* [Task directions]: Lines before the one containing "E-Ikametsigorta.com, Online Göç" are to be left out; reproduce that line and all the rest of the entries exactly.

/---

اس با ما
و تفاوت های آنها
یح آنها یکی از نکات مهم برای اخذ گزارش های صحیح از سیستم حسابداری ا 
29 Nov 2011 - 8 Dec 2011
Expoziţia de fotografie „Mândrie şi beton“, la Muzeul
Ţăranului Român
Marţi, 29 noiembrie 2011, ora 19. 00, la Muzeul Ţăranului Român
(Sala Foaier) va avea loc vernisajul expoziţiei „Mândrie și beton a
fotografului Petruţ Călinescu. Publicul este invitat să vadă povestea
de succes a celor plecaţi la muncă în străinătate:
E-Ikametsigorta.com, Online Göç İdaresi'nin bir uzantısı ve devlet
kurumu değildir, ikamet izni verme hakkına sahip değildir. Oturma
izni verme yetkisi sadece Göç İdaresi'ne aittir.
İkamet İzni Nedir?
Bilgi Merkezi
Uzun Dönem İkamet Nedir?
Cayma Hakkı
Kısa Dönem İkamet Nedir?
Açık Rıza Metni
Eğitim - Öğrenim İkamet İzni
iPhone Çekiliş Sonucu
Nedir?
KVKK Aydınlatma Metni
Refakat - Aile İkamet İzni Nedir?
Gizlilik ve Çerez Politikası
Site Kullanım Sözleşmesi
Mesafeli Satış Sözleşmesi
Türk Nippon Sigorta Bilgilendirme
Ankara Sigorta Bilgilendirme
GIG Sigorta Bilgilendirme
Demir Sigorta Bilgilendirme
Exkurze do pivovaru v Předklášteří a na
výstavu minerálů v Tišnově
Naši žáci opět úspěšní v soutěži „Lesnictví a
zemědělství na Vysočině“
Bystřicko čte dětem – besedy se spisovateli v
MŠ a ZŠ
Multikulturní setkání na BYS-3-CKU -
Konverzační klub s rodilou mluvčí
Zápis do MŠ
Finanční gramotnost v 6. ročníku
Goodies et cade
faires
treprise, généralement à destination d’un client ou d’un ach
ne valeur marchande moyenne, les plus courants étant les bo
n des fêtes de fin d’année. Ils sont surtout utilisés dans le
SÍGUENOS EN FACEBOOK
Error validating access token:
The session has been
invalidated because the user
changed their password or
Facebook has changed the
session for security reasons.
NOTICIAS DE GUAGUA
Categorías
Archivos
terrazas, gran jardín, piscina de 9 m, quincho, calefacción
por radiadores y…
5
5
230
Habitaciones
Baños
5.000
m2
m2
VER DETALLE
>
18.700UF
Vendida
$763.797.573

\---

* [Result of this task]:
E-Ikametsigorta.com, Online Göç İdaresi'nin bir uzantısı ve devlet
kurumu değildir, ikamet izni verme hakkına sahip değildir. Oturma
izni verme yetkisi sadece Göç İdaresi'ne aittir.
İkamet İzni Nedir?
Bilgi Merkezi
Uzun Dönem İkamet Nedir?
Cayma Hakkı
Kısa Dönem İkamet Nedir?
Açık Rıza Metni
Eğitim - Öğrenim İkamet İzni
iPhone Çekiliş Sonucu
Nedir?
KVKK Aydınlatma Metni
Refakat - Aile İkamet İzni Nedir?
Gizlilik ve Çerez Politikası
Site Kullanım Sözleşmesi
Mesafeli Satış Sözleşmesi
Türk Nippon Sigorta Bilgilendirme
Ankara Sigorta Bilgilendirme
GIG Sigorta Bilgilendirme
Demir Sigorta Bilgilendirme
Exkurze do pivovaru v Předklášteří a na
výstavu minerálů v Tišnově
Naši žáci opět úspěšní v soutěži „Lesnictví a
zemědělství na Vysočině“
Bystřicko čte dětem – besedy se spisovateli v
MŠ a ZŠ
Multikulturní setkání na BYS-3-CKU -
Konverzační klub s rodilou mluvčí
Zápis do MŠ
Finanční gramotnost v 6. ročníku
Goodies et cade
faires
treprise, généralement à destination d’un client ou d’un ach
ne valeur marchande moyenne, les plus courants étant les bo
n des fêtes de fin d’année. Ils sont surtout utilisés dans le
SÍGUENOS EN FACEBOOK
Error validating access token:
The session has been
invalidated because the user
changed their password or
Facebook has changed the
session for security reasons.
NOTICIAS DE GUAGUA
Categorías
Archivos
terrazas, gran jardín, piscina de 9 m, quincho, calefacción
por radiadores y…
5
5
230
Habitaciones
Baños
5.000
m2
m2
VER DETALLE
>
18.700UF
Vendida
$763.797.573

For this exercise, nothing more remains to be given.